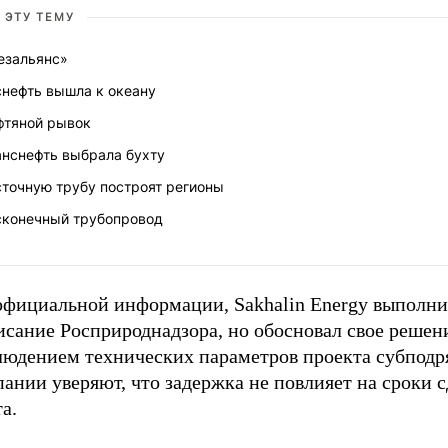
 ЭТУ ТЕМУ
езальянс»
снефть вышла к океану
фтяной рывок
анснефть выбрала бухту
сточную трубу построят регионы
сконечный трубопровод
официальной информации, Sakhalin Energy выполн
исание Росприроднадзора, но обосновал свое решен
людением технических параметров проекта субподр
ании уверяют, что задержка не повлияет на сроки 
а.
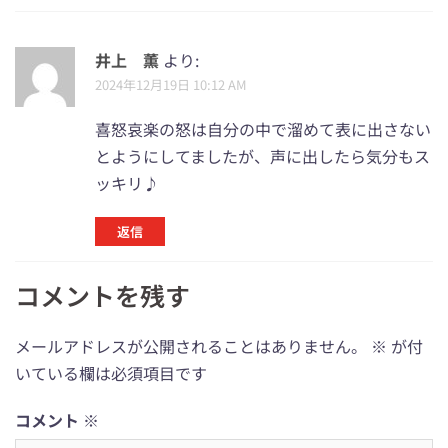
井上 薫
より:
2024年12月19日 10:12 AM
喜怒哀楽の怒は自分の中で溜めて表に出さない
とようにしてましたが、声に出したら気分もス
ッキリ♪
返信
コメントを残す
メールアドレスが公開されることはありません。
※
が付
いている欄は必須項目です
コメント
※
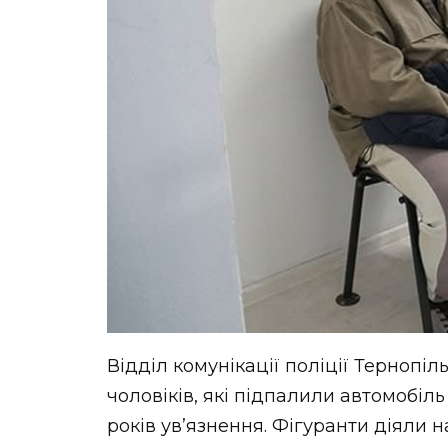
Відділ комунікації поліції Тернопі
чоловіків, які підпалили автомобіл
років ув’язнення. Фігуранти діяли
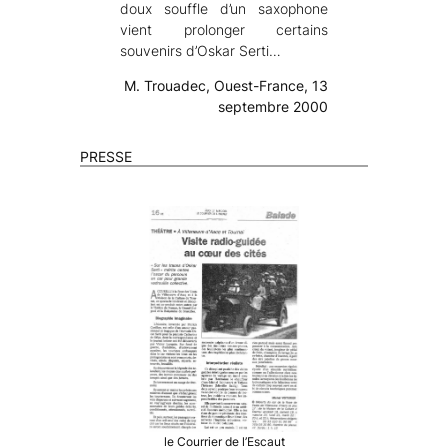
doux souffle d’un saxophone
vient prolonger certains
souvenirs d’Oskar Serti…
M. Trouadec, Ouest-France, 13
septembre 2000
PRESSE
le Courrier de l’Escaut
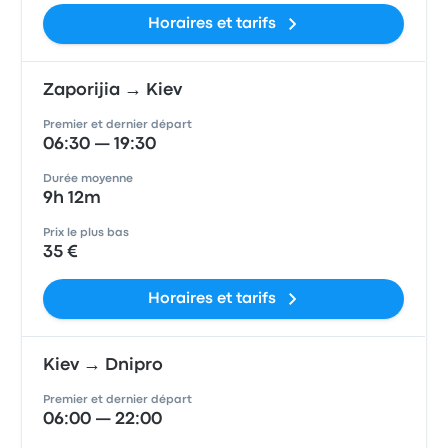
Horaires et tarifs
Zaporijia → Kiev
Premier et dernier départ
06:30 — 19:30
Durée moyenne
9h 12m
Prix le plus bas
35 €
Horaires et tarifs
Kiev → Dnipro
Premier et dernier départ
06:00 — 22:00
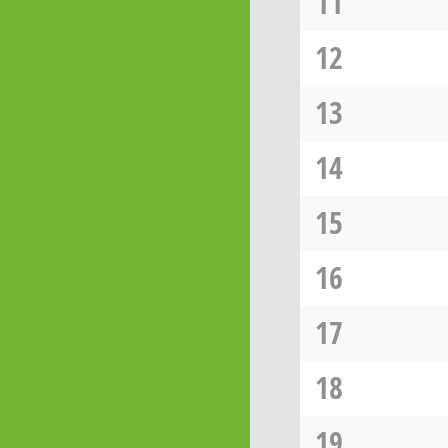
11
12
13
14
15
16
17
18
19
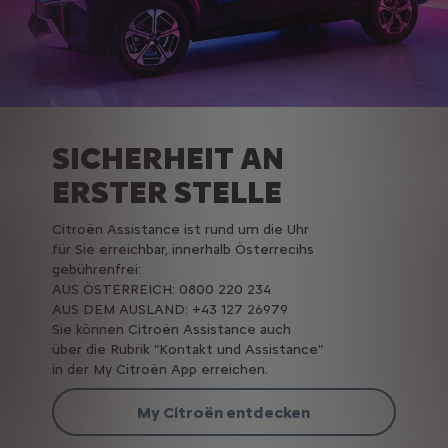
SICHERHEIT AN
ERSTER STELLE
Citroën Assistance ist rund um die Uhr
für Sie erreichbar, innerhalb Österrecihs
gebührenfrei:
AUS ÖSTERREICH: 0800 220 234
AUS DEM AUSLAND: +43 127 26979
S
ie können Citroën Assistance auch
über die Rubrik "Kontakt und Assistance"
in der My Citroën App erreichen.
My Citroën entdecken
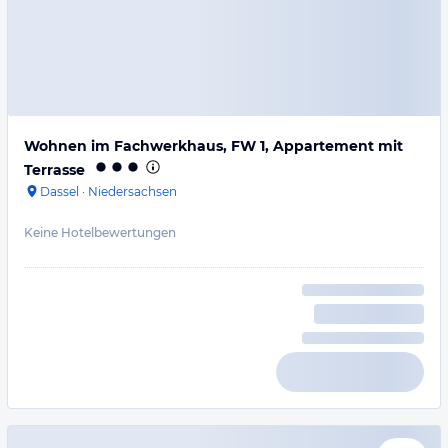
Wohnen im Fachwerkhaus, FW 1, Appartement mit
Terrasse
Dassel
·
Niedersachsen
Keine Hotelbewertungen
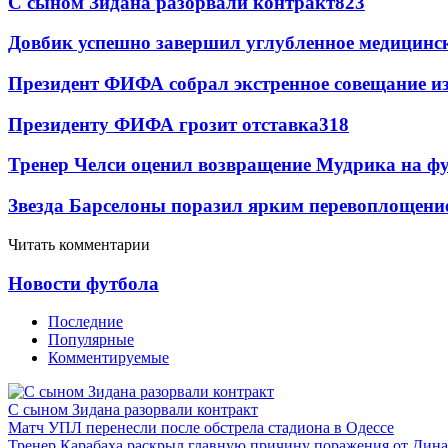
С сыном Зидана разорвали контракт
823
Довбик успешно завершил углубленное медицинск
Президент ФИФА собрал экстренное совещание из
Президенту ФИФА грозит отставка
318
Тренер Челси оценил возвращение Мудрика на фу
Звезда Барселоны поразил ярким перевоплощени
Читать комментарии
Новости футбола
Последние
Популярные
Комментируемые
С сыном Зидана разорвали контракт
Матч УПЛ перенесли после обстрела стадиона в Одессе
Тренер Карабаха раскрыл главную причину поражения от Дин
..............................
- **Exercise brief**
Output all of the data exactly as it stands, minus any images.

- **Result**
 ЭТУ ТЕМУ
езальянс»
снефть вышла к океану
фтяной рывок
анснефть выбрала бухту
сточную трубу построят регионы
сконечный трубопровод
официальной информации, Sakhalin Energy выполн
исание Росприроднадзора, но обосновал свое решен
людением технических параметров проекта субподр
ании уверяют, что задержка не повлияет на сроки 
а.
井上 薫
より:
2024年12月19日 10:12 AM
喜怒哀楽の怒は自分の中で溜めて表に出さない
とようにしてましたが、声に出したら気分もス
ッキリ♪
返信
コメントを残す
メールアドレスが公開されることはありません。
※
が付
いている欄は必須項目です
コメント
※
Відділ комунікації поліції Тернопі
чоловіків, які підпалили автомобіл
років ув’язнення. Фігуранти діяли
doux souffle d’un saxophone
vient prolonger certains
souvenirs d’Oskar Serti…
M. Trouadec, Ouest-France, 13
septembre 2000
PRESSE
le Courrier de l’Escaut
Horaires et tarifs
Zaporijia → Kiev
Premier et dernier départ
06:30 — 19:30
Durée moyenne
9h 12m
Prix le plus bas
35 €
Horaires et tarifs
Kiev → Dnipro
Premier et dernier départ
06:00 — 22:00
11
12
13
14
15
16
17
18
19
SICHERHEIT AN
ERSTER STELLE
Citroën Assistance ist rund um die Uhr
für Sie erreichbar, innerhalb Österrecihs
gebührenfrei:
AUS ÖSTERREICH: 0800 220 234
AUS DEM AUSLAND: +43 127 26979
S
ie können Citroën Assistance auch
über die Rubrik "Kontakt und Assistance"
in der My Citroën App erreichen.
My Citroën entdecken
Wohnen im Fachwerkhaus, FW 1, Appartement mit
Terrasse
Dassel
·
Niedersachsen
Keine Hotelbewertungen
С сыном Зидана разорвали контракт
823
Довбик успешно завершил углубленное медицинск
Президент ФИФА собрал экстренное совещание из
Президенту ФИФА грозит отставка
318
Тренер Челси оценил возвращение Мудрика на фу
Звезда Барселоны поразил ярким перевоплощени
Читать комментарии
Новости футбола
Последние
Популярные
Комментируемые
С сыном Зидана разорвали контракт
Матч УПЛ перенесли после обстрела стадиона в Одессе
Тренер Карабаха раскрыл главную причину поражения от Дин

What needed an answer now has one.